The Collagen Fibril as a New Test System
To achieve a better balance between analysis time and simulation time and to explore the potential benefits of the streaming approach, I decided to use a collagen fibril model as a new test system. I chose this system as I have spent many years of my PhD studying collagen and so I had the simulation files already set up! In the collagen molecule, there are around 3000 protein residues in total making it significantly larger than the chignolin protein. Similar to the chignolin test system, I am calculating a number of pairwise distances between residues. However, due to the larger size of the collagen molecule, the number of pairwise distances is much larger leading to a longer analysis time. Due to wanting quick benchmarking and availability of resources, I used a segment time of only 2 ps with only 5 cores per segment. This leads to a single simulation taking around 1 minute. By adjusting the frequency at which the system is analysed (i.e. analysing every 10 steps vs every 100 steps), we can modify the ratio of the analysis time to the simulation time and get real estimates for the speed up. The actual performance gain as a function of alpha from using the streaming approach is shown in the graph below:
As can be seen from the graph, the realised performance boost closely follows the theoretical predictions, with peak speed up occurring at the same point where \(\alpha = 1\). The max performance boost we obtain is only 1.3 times compared to the theoretical value of 2.0. This is because some part of the iteration will have to be performed in serial and there will be some overhead caused by setting up the streaming. Another important graph is the plot of iteration time against number of analysed points. This gives us an idea of how much the streaming approach unlocks the possibility of more complicated analyses.

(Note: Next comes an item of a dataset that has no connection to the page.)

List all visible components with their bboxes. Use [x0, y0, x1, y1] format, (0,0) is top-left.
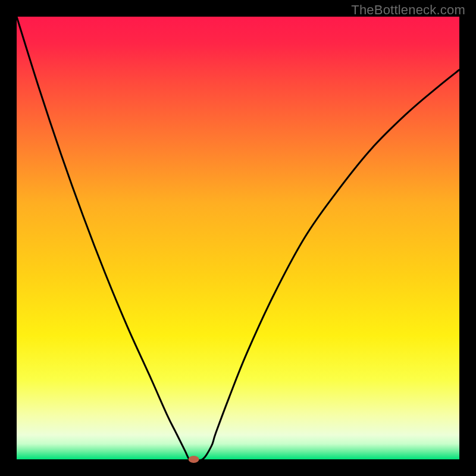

As can be seen from the graph, as long as the time to analyse a segment is less than the time taken to simulate the segment, it is relatively βfreeβ to increase the complexity of the analysis or to increase the number of analysed points. This means that we can perform more analyses as the simulation is running without incurring significant additional costs, potentially reducing the amount of data that has to be stored.
When is Streaming Useful?
The analysis above gives us some simple rules for when streaming is likely to be beneficial. I recommend the user measures the time it takes for a single segment to be simulated and measures the time it takes to perform the desired analysis on the data for that segment. If the analysis time is comparable to or shorter than the simulation time, then streaming is likely to provide a speed up. In addition, the user can increase the number of analysed points for very little cost as long as the analysis time remains shorter than the simulation time.